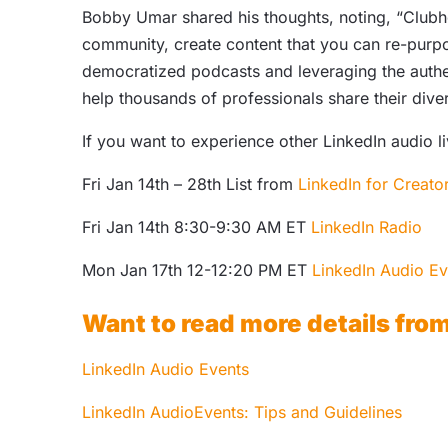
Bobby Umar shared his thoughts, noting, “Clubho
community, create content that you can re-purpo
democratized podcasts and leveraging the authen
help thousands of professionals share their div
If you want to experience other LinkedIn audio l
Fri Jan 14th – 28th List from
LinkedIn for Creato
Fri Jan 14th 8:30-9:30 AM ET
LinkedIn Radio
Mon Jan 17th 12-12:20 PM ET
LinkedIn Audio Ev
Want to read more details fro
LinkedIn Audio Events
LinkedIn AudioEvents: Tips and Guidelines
====================
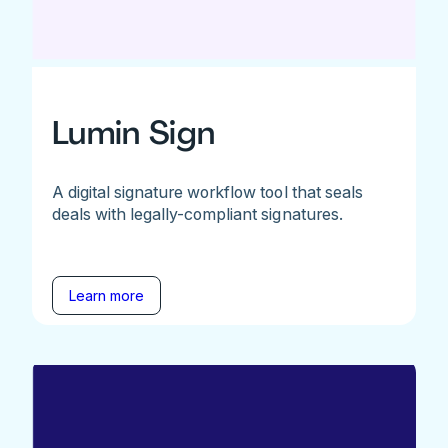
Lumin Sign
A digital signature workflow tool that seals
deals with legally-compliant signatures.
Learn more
====================
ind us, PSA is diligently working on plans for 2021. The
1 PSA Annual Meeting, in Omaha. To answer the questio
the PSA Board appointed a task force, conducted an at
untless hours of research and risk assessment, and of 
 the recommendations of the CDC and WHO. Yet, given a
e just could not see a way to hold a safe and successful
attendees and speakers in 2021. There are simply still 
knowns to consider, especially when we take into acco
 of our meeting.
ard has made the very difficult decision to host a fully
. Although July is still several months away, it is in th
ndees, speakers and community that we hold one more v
====================
[The task]: Send back an exact copy of only the lines from the line with "Bobby Umar shared" up to and including the line with "Want to read more details fro" in the data above.

[Problem solution]:
Bobby Umar shared his thoughts, noting, “Clubho
community, create content that you can re-purpo
democratized podcasts and leveraging the authen
help thousands of professionals share their div
If you want to experience other LinkedIn audio l
Fri Jan 14th – 28th List from
LinkedIn for Creato
Fri Jan 14th 8:30-9:30 AM ET
LinkedIn Radio
Mon Jan 17th 12-12:20 PM ET
LinkedIn Audio Ev
Want to read more details fro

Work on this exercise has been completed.